= NBA referee travel expense scandal =

1994 sports controversy

An Internal Revenue Service investigation nicknamed Operation Slam Dunk began in 1994 surrounding untaxed income of at least 43 National Basketball Association referees regarding downgraded first-class or full-fare coach plane tickets that were paid for by the NBA with the cost difference being pocketed by the referees without reporting that income on their tax
returns.

==Background==
In 1994, the National Basketball Association employed 54 referees. Each made between $72,000 and $177,000 a year, working about 70 to 75 games a year. The travel expenses for referees were to be reimbursed by the NBA once a travel report was submitted. The NBA paid for a first class airline ticket for flights lasting longer than two hours and a full fare coach seat on flights shorter than two hours. In turn, the referees were permitted to downgrade their first class tickets and pocket the cost difference. This was considered a fringe benefit of the position and a way to supplement their income. The NBA did not withhold taxes on this income or report it to the IRS and the referees did not declare this income on their tax returns considering it a fringe benefit provided by their employer.

In 1989, the IRS introduced new regulations that required an arrangement like the fringe benefits supported by the NBA to be reported as income. However, during the introduction of these new regulations, the NBA and the referees association were locked in a bargaining period over a new contract. During the negotiations the NBA changed the rules frequently which resulted in an unclear process on how to report the income causing many referees to continue the fringe benefits as they had in the past.

==Investigation==
In 1993 the IRS received a tip that the referees were not declaring the airline ticket money as income resulting in the IRS launching "Operation Slam Dunk." On September 12, 1994, the IRS announced its investigation and notified more than 50 referees that they were part of a criminal tax investigation. The estimates of cash received ranged from $8,000 to $100,000.

Over the next four years, the cases grew and dragged on resulting in 25 referees being turned over to the IRS civil division to be audited. Although the amount of lost tax revenue did not reach the IRS guidelines for criminal prosecution, the United States Department of Justice still decided to indict 12 referees.

==Aftermath==
11 of the 12 indicted referees in 1998 pleaded guilty with only Steve Javie taking the case to trial and successfully being acquitted. More referees would become involved with a total of 43 choosing to plea bargain. The only additional referee to take his case to trial would be Ken Mauer, later found guilty.

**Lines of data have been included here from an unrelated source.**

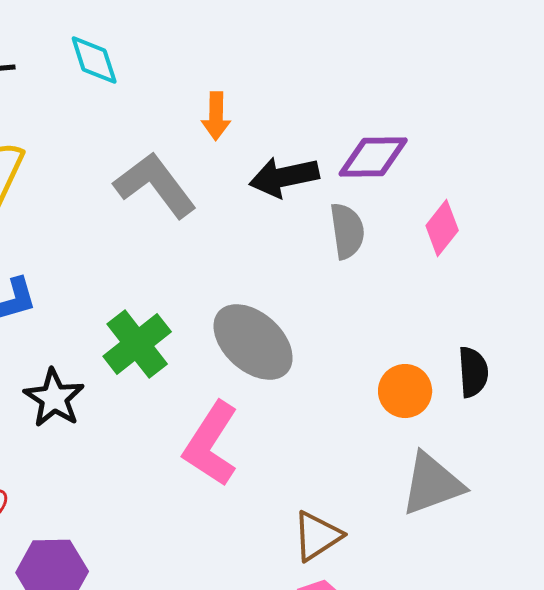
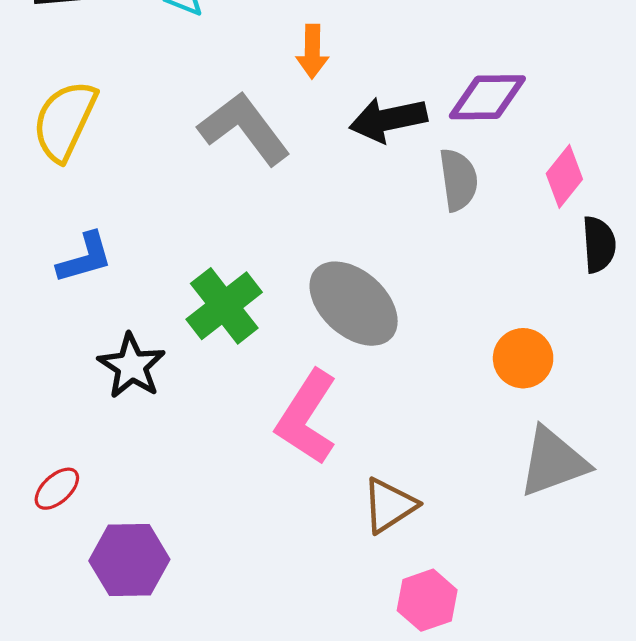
black semicircle: (473, 372) -> (599, 244), moved
brown triangle: (317, 536) -> (389, 505), moved

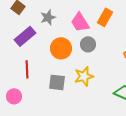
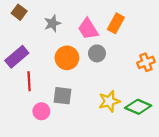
purple rectangle: (25, 36) -> (17, 57), moved
yellow star: (84, 76) -> (109, 101), moved
pink circle: (14, 96) -> (41, 111), moved

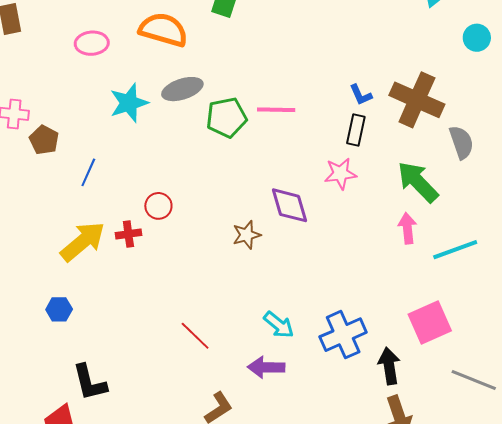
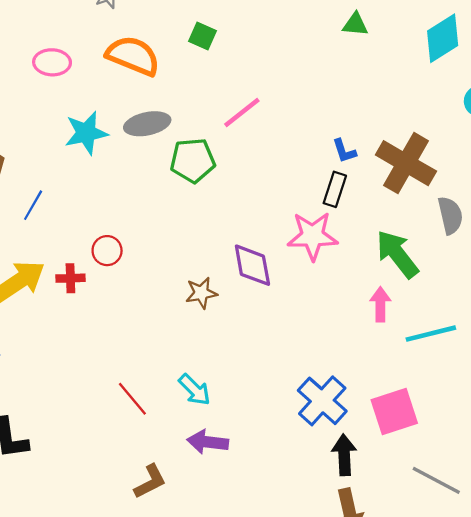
pink line: (276, 110) -> (242, 112), moved, turned -45
pink star: (340, 174) -> (313, 236), size x1.4
cyan arrow: (279, 325) -> (195, 390), moved
blue cross: (343, 335) -> (322, 401), moved, turned -30

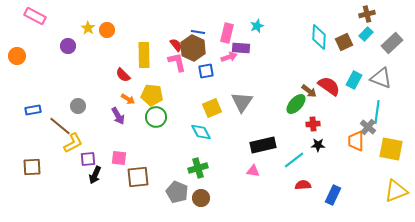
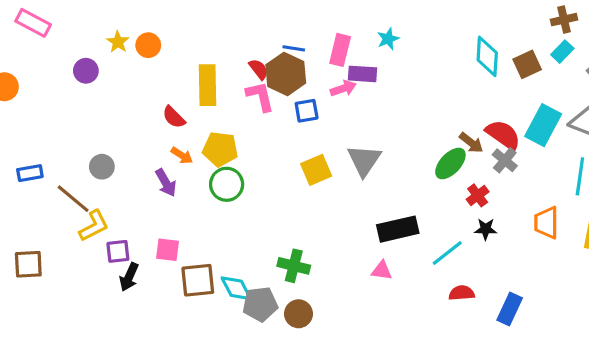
cyan rectangle: (354, 80) -> (543, 125), size x1.4
red cross: (313, 124) -> (478, 195), turned -32
gray cross: (368, 127) -> (505, 160), moved
cyan diamond: (201, 132) -> (236, 288), moved
green cross: (198, 168) -> (294, 266), turned 30
gray pentagon: (177, 192) -> (260, 304), turned -30

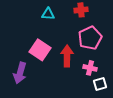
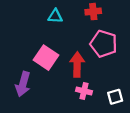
pink pentagon: (90, 38) -> (104, 44), turned -30
pink cross: (90, 68) -> (84, 91), moved

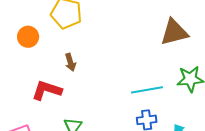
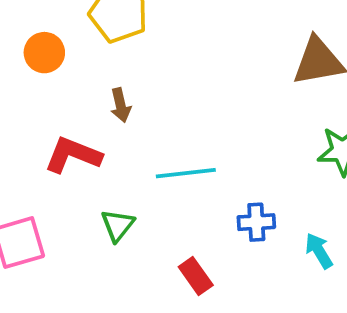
cyan line: (147, 90) -> (186, 173), moved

All of the referees involved were forced to resign from the NBA but were subsequently rehired after their guilty pleas.

===Notable consequences===

Jesse Ray Kersey pled guilty in 1997 and was sentenced to three years probation, ordered to pay a $20,000 fine, and file accurate amended tax returns and pay all taxes, interest, and penalties owed.

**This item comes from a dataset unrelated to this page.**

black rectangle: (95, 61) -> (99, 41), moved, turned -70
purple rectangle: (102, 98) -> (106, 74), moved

George T. Tolliver pleaded guilty to one count of filing a false tax return and was confined to six months of home detention, placed on probation for two years, ordered to completed 100 hours of community service and pay a $10,000 fine.

Steve Javie was the only one to take his case to trial out of the original 12 indicted referees and was subsequently acquitted more than four years after the investigation began. Javie argued that he didn't owe taxes on more than $84,000 in income over three years because the money was value-earned from frequent flyer miles, which are non-taxable. The IRS case was cross-examined and put under much scrutiny when asked why only some of the referees involved were indicted and questioning inconsistencies in arithmetic submitted as evidence by the IRS.

Ken Mauer was the only referee to be found guilty when he refused to accept a plea bargain. Mauer was convicted of a felony, three counts of tax evasion and one count of obstruction of justice. He was confined to house arrest for five months, three years of supervised release, and 800 hours of community service. After the sentence Mauer remarked,
"I'm not saying a mistake wasn't made. I'm not saying I've never made a mistake. But I never intended to commit a criminal act. I stood up for what I believe in. That is the only way I know how to live my life."
After the punishment was served, Mauer was reinstated as an NBA referee.